**TASK STATEMENT**
The line containing "hält, sicher alles" and every line after it to the end of the records: set those down exactly, without any pictures.

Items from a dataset
• • •

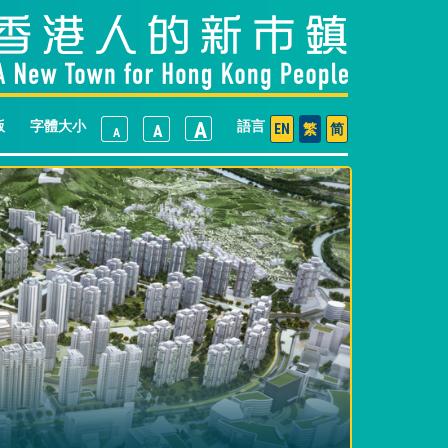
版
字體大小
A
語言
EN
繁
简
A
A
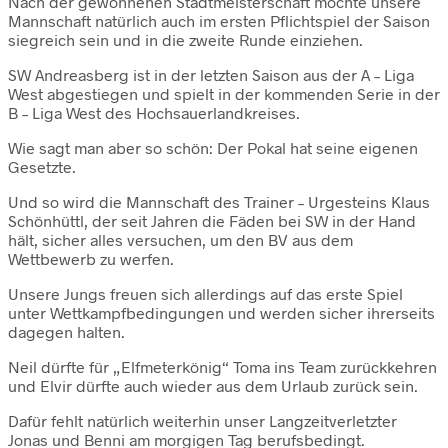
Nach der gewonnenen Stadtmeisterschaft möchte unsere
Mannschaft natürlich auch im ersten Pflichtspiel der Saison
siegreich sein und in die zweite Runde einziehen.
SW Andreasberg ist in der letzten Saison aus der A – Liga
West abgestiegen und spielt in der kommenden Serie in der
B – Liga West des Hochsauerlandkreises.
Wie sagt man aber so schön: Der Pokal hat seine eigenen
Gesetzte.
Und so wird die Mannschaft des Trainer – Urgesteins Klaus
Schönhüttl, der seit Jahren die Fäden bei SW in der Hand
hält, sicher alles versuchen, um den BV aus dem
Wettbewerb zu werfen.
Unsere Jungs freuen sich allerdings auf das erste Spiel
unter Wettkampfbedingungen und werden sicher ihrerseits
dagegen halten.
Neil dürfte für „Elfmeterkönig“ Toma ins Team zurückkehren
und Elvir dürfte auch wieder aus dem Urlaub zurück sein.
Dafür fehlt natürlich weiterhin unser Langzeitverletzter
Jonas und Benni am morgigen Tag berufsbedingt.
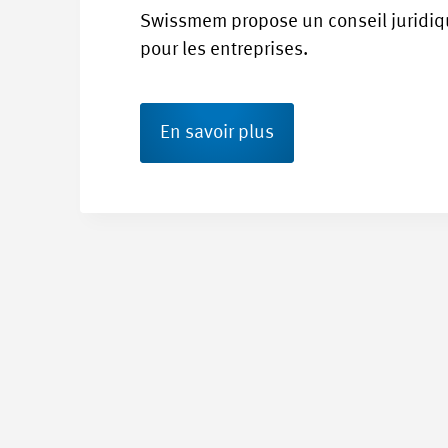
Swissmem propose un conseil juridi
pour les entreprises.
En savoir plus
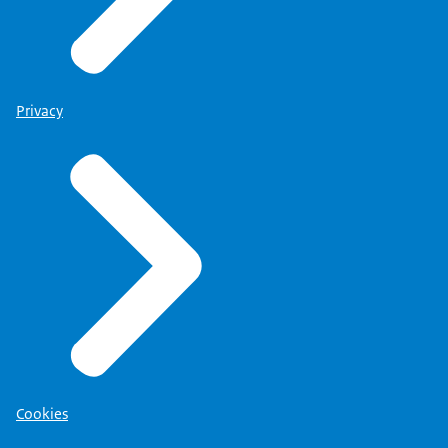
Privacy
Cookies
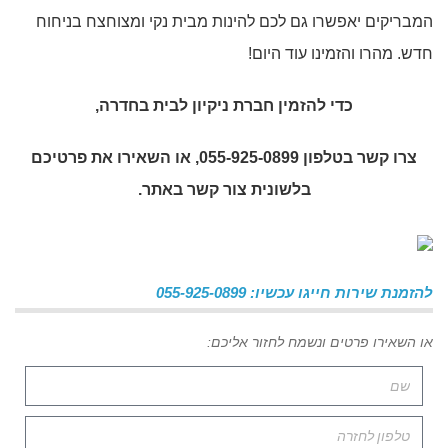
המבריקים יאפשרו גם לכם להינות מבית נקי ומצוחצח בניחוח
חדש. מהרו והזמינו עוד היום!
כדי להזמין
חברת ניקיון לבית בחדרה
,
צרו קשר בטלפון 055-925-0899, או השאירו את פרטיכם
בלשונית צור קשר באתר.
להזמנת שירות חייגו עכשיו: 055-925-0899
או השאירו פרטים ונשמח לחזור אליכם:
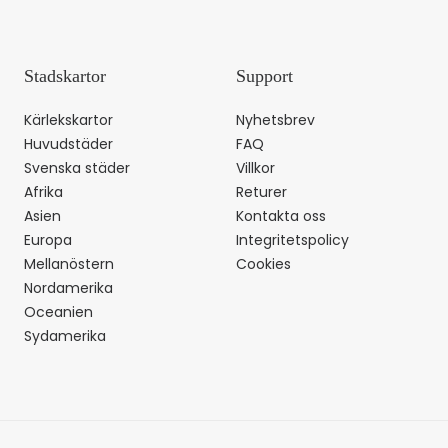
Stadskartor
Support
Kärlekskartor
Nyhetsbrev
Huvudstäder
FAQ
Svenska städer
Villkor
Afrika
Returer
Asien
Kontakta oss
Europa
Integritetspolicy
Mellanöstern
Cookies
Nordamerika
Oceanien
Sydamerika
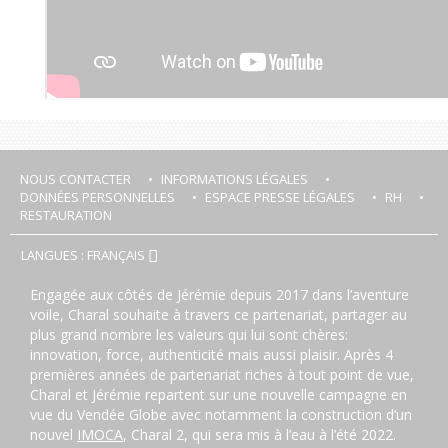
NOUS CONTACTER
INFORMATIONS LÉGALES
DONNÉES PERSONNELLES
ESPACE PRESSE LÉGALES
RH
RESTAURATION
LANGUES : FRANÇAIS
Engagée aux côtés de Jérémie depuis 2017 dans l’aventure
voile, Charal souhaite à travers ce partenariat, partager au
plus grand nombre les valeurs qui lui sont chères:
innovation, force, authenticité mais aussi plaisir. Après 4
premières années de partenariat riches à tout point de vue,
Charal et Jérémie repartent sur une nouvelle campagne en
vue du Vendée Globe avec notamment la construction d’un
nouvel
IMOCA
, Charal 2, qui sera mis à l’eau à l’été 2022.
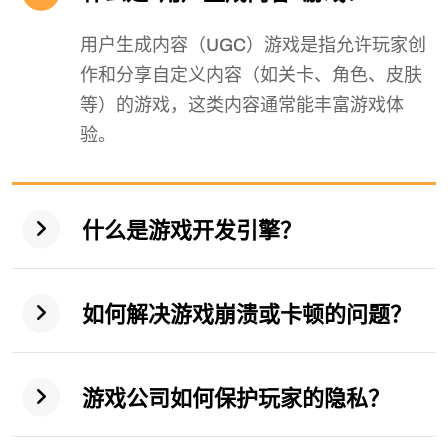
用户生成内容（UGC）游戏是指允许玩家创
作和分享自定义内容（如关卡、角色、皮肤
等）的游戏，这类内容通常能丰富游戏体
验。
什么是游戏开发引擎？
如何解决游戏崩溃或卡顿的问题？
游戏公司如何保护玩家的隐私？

• • •

**EXPECTED ANSWER**
hält, sicher alles versuchen, um den BV aus dem
Wettbewerb zu werfen.
Unsere Jungs freuen sich allerdings auf das erste Spiel
unter Wettkampfbedingungen und werden sicher ihrerseits
dagegen halten.
Neil dürfte für „Elfmeterkönig“ Toma ins Team zurückkehren
und Elvir dürfte auch wieder aus dem Urlaub zurück sein.
Dafür fehlt natürlich weiterhin unser Langzeitverletzter
Jonas und Benni am morgigen Tag berufsbedingt.
Swissmem propose un conseil juridi
pour les entreprises.
En savoir plus
Privacy
Cookies
המבריקים יאפשרו גם לכם להינות מבית נקי ומצוחצח בניחוח
חדש. מהרו והזמינו עוד היום!
כדי להזמין
חברת ניקיון לבית בחדרה
,
צרו קשר בטלפון 055-925-0899, או השאירו את פרטיכם
בלשונית צור קשר באתר.
להזמנת שירות חייגו עכשיו: 055-925-0899
או השאירו פרטים ונשמח לחזור אליכם:
Stadskartor
Support
Kärlekskartor
Nyhetsbrev
Huvudstäder
FAQ
Svenska städer
Villkor
Afrika
Returer
Asien
Kontakta oss
Europa
Integritetspolicy
Mellanöstern
Cookies
Nordamerika
Oceanien
Sydamerika
NOUS CONTACTER
INFORMATIONS LÉGALES
DONNÉES PERSONNELLES
ESPACE PRESSE LÉGALES
RH
RESTAURATION
LANGUES : FRANÇAIS
Engagée aux côtés de Jérémie depuis 2017 dans l’aventure
voile, Charal souhaite à travers ce partenariat, partager au
plus grand nombre les valeurs qui lui sont chères:
innovation, force, authenticité mais aussi plaisir. Après 4
premières années de partenariat riches à tout point de vue,
Charal et Jérémie repartent sur une nouvelle campagne en
vue du Vendée Globe avec notamment la construction d’un
nouvel
IMOCA
, Charal 2, qui sera mis à l’eau à l’été 2022.
用户生成内容（UGC）游戏是指允许玩家创
作和分享自定义内容（如关卡、角色、皮肤
等）的游戏，这类内容通常能丰富游戏体
验。
什么是游戏开发引擎？
如何解决游戏崩溃或卡顿的问题？
游戏公司如何保护玩家的隐私？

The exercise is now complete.